The Federal Government’s own 2019 Fall Fiscal Update says a lack of pipelines reduced investment in oil and gas causing over 200,000 jobs lost in the oil and gas sector.
One pipeline that can export to global markets is not enough. The Liberals eliminated two other recent opportunities to do the same by killing the approved Northern Gateway and Energy East pipelines. The existing Trans Mountain Pipeline is not an export pipeline, as it currently transports 53% of its oil to the United States and a further 24% to the Burnaby refinery.
The Liberals passed a law - the ‘no more pipelines’ Bill C-69 - that private sector experts and economists say will result in no new private sector pipelines proposed or built in Canada.
There is no plan to give the private sector the confidence to invest in building the new infrastructure required to get Canadian energy to global markets.
There is no public timeline, in service date, or budget for the construction of the Trans Mountain Expansion.
The Liberals have no plan to deal with anti-energy activists that are prepared to break the law to stop this project.
Here is what opponents say, they will “continue to fight this project and their international allies will support them in whatever way they can,” that “Attempts to block expansion will be “even larger and more disruptive than last year,” that “No matter who approves it, this pipeline will not be built,” and that “we’re prepared to do whatever it takes to stop this pipeline.”
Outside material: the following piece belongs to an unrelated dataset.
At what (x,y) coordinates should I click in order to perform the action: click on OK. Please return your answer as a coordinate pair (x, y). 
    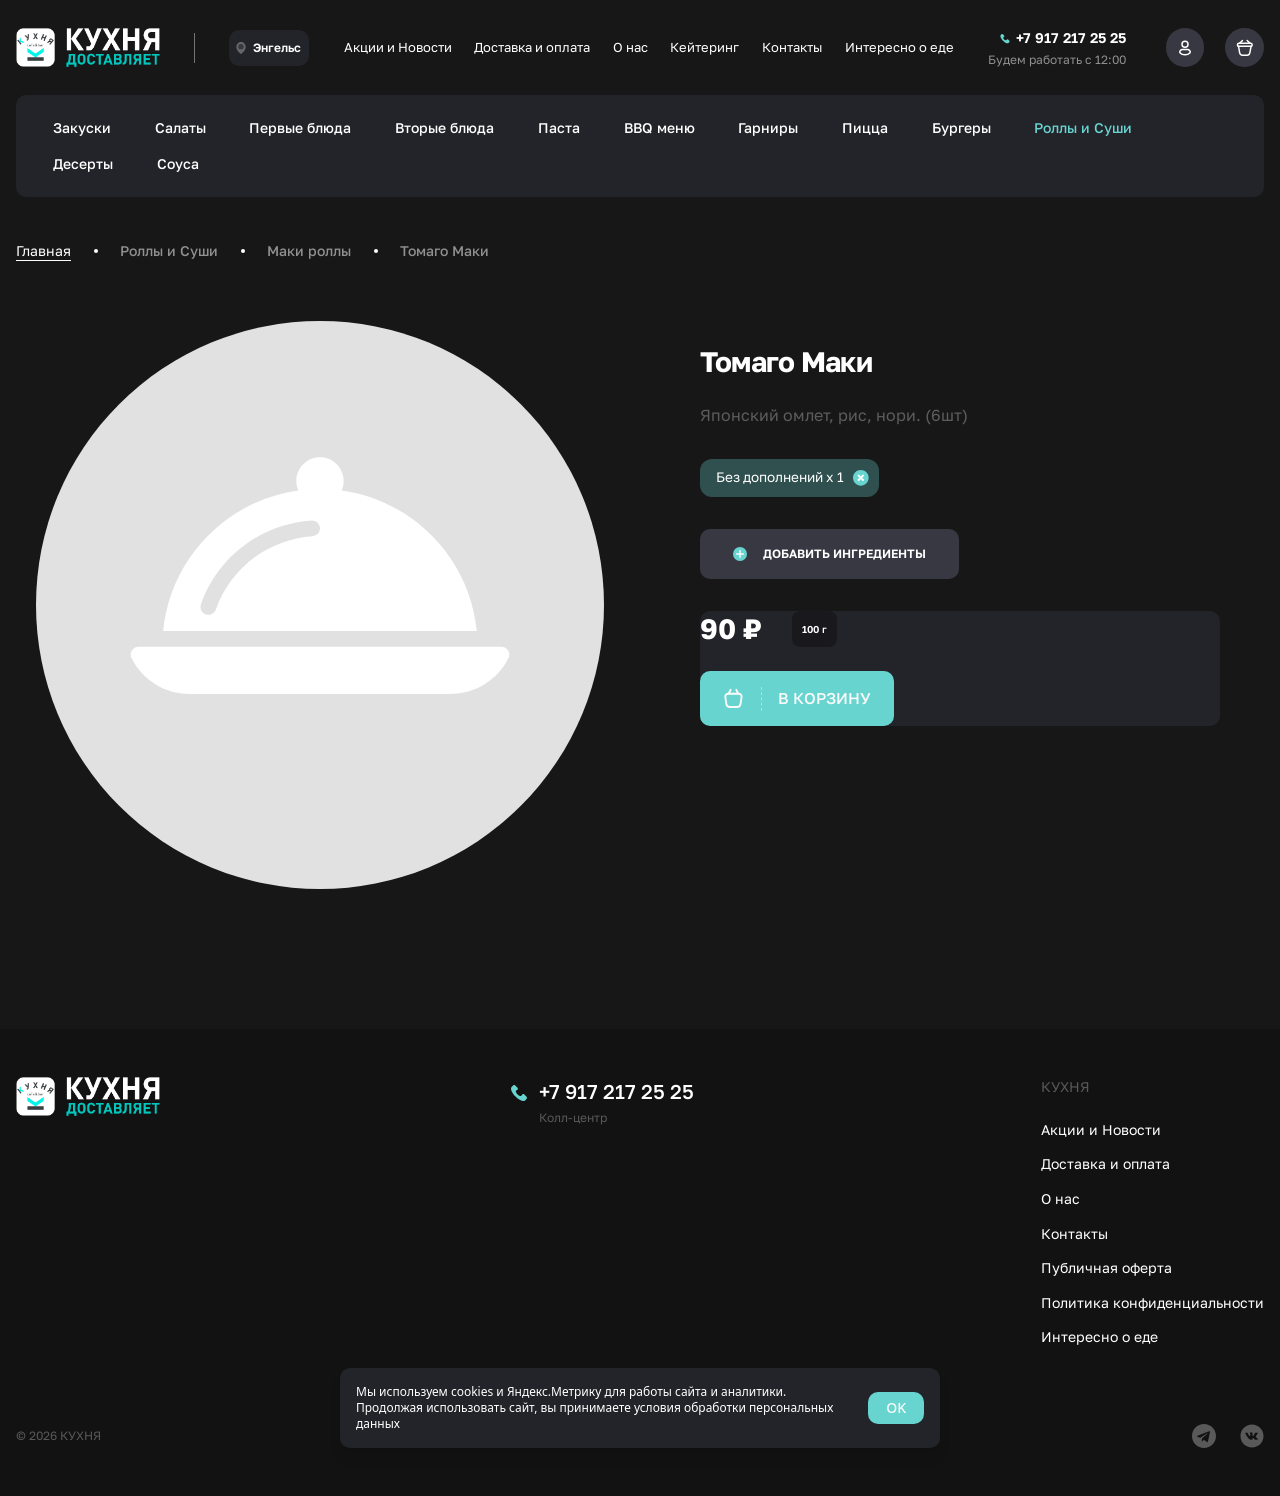     Looking at the image, I should click on (896, 1407).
When asked, the Finance Minister would not say that all of the legal obstacles to the construction of the Trans Mountain Expansion ended with this ruling. He cannot confirm this because groups opposed to the Trans Mountain Expansion currently have an application before the Supreme Court challenging the Liberals’ second approval of the project in June of 2019. This does not include the speculation by participants in today’s decision about appealing the results of today’s ruling to the Supreme Court in the near future.
Which is why it is concerning the Liberals still refuse to tell Canadians what they will do differently this time than what they did in 2016 to ensure construction proceeds.
The Liberals failure to use the full powers available to the federal government to move this project forward, and their continued moving of the goal-posts to approve the Teck Frontier oil sands mine, is what is causing the crisis in confidence of job creators and investors that Canada is a place where big infrastructure projects can still be built.
The Liberals made Canadians owners of the Trans Mountain Expansion – they owe it to Canadians to answer these questions.